The Colilert-trained Lume regression is evaluated against Colilert across all bench (n = 176) and field (n = 33) observations. The sensor achieves R² = 0.881, a bias of 0.00 log10, and tight limits of agreement [−0.42, +0.42] — Lume predictions stay within ~2.6× of the reference. Categorical accuracy is 0.89 with κ = 0.88, which is “almost perfect” agreement. Against its training reference, the Lume performs as well as or better than the two EPA methods perform against each other.

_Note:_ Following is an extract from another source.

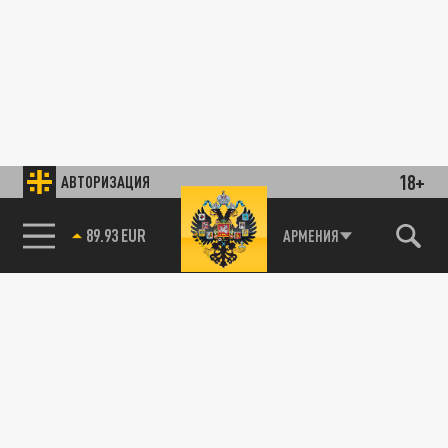
18+
АВТОРИЗАЦИЯ
89.93 EUR
АРМЕНИЯ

The same Colilert-trained Lume model is now evaluated against membrane filtration — a reference method it was never trained on. Performance drops to R² = 0.514 with LoA [−0.80, +0.83] and categorical accuracy 0.84 (κ = 0.65). Critically, the ~0.37 drop in R² from column 2 to column 3 is of the same order as the inter-method disagreement between Colilert and MF themselves (column 1, R² = 0.572). Most of the apparent loss is attributable to reference-method disagreement, not sensor limitations.
To isolate the effect of reference-method choice, the Lume regression is refit using MF as the training target, over the full bucket dataset. Performance jumps back to R² = 0.872 — essentially matching the Colilert-trained model against Colilert. Bias is 0.00 with LoA [−0.93, +0.93]; the slightly wider LoA reflects the higher within-method variability of MF replicates (57.9% RPD vs. 43.5% for Colilert), not a sensor deficiency. Categorical accuracy is 0.81 (κ = 0.66).
Sensor-to-reference agreement is bounded by reference-method reproducibility, not by Lume hardware. Whichever culture method is adopted as truth, the Lume fits it at R² ≈ 0.87–0.88. The gap between columns 2 and 3 is almost exactly the disagreement between the two lab methods themselves (column 1). The Lume is method-agnostic; its ceiling is set by the reference it is trained against, and it already achieves quantitative performance at or above the inter-method agreement ceiling between the two accepted laboratory techniques — while providing continuous temporal coverage that grab-sample laboratory methods cannot.